I’ve been thinking a lot about a piece I read last week by Miles Howard at The Outline (which I came across via Michael Kitces’s always-excellent Weekend Reading for Financial Planners) about a couple who, in their telling, escaped the rat race of city life to achieve “financial independence through simple living” in bucolic rural Vermont. They call themselves the Frugalwoods; my cringe upon reading that name has since settled into a sort of permanent grimace.
I hadn’t heard of this couple before, but their book has a 24-person waiting list at the local public library so clearly they’re reaching somebody. The narrative is one that’s been played out before in the New York Times/NPR/Guardian lifestyle pages circuit: A Millennial couple grows weary of the emptiness of modern working life, idealizing the virtues of simplicity in their parents’, grandparents’, and great-grandparents’ eras. They reorient their own lives around those antiquated values and lifestyles while simultaneously monetizing them in a modern way via blogs, social media, and book deals. A few years ago a Vox piece from another such latter-day pioneer inspired backlash both thoughtful and profane.
I’m not here to slag on people who are probably decent, thoughtful, and generous in real life. But does their narrative fully explain how they were able to achieve their current lifestyle? Having spent some time just outside of Cambridge, MA where they spent their pre-“retirement” years (because living in Cambridge would’ve been too expensive for my income), I wondered how much they would need to have earned to afford a house there (where the median home value is nearly $800,000) and save upwards of 70% of their take-home income. With some back-of-the-envelope math based on the data in this post I calculated their take-home income at about $160,000*, and that doesn’t even appear to include their (likely substantial) mortgage payment. That kind of income gives you a lot of options for living below your means.
Frugality is a three-variable equation: you can either increase your income (x) or decrease your expenses (y) to increase the amount you have available to save (z).
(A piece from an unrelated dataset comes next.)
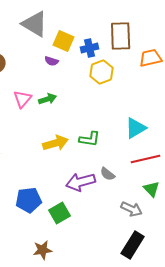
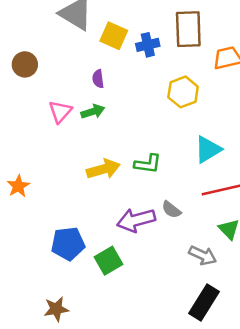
purple semicircle: (52, 61) -> (98, 79), moved, turned 64
yellow hexagon: (102, 72) -> (183, 92), moved
brown star: (43, 250) -> (56, 309), moved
In mathematical terms, x – y = z. There are many reasons it’s considered impolite to talk about income in society while frugality is seen as a virtue, but the result is pieces like this that oversell a lifestyle based on only one part of the equation. It’s only natural to emphasize the parts of the story that feed your own narrative. This couple may have found some creative and photogenic ways to save money faster and accelerate their goal of “financial independence”, but it’s dishonest to tell anyone that they can do it themselves without mentioning the six-figure income that made it even possible.
A few weeks ago I wrote a post about some behavioral habits of eventual millionaires that freelancers can learn from, one of which was frugality. While it’s important for everyone to live within their means, I admit that the importance of frugality is often overemphasized and can come off as gloating or lecturing from people with the luxury of having more income than they know what to do with. There’s no shame in not having enough money saved to retire at 32 if you haven’t been living on an upper-middle class income all the while.
“Simple living” can mean different things to different people – running a 60-acre farm in the middle of nowhere while raising two babies and owning rental property hundreds of miles away actually sounds pretty complicated to me – but achieving financial independence is about more than shopping at thrift stores and painting your own cabinets. A very lucky few people will have the means to “retire” at an early age; it’s up to the rest of us to live meaningful lives in our own ways while working toward the goals we can achieve.
*Since their savings rate was 93.07% including the 401(k) and 71.4% without, the $35,000 401(k) contribution must have represented 21.67% of their take-home income. Their total income would therefore be $161,513.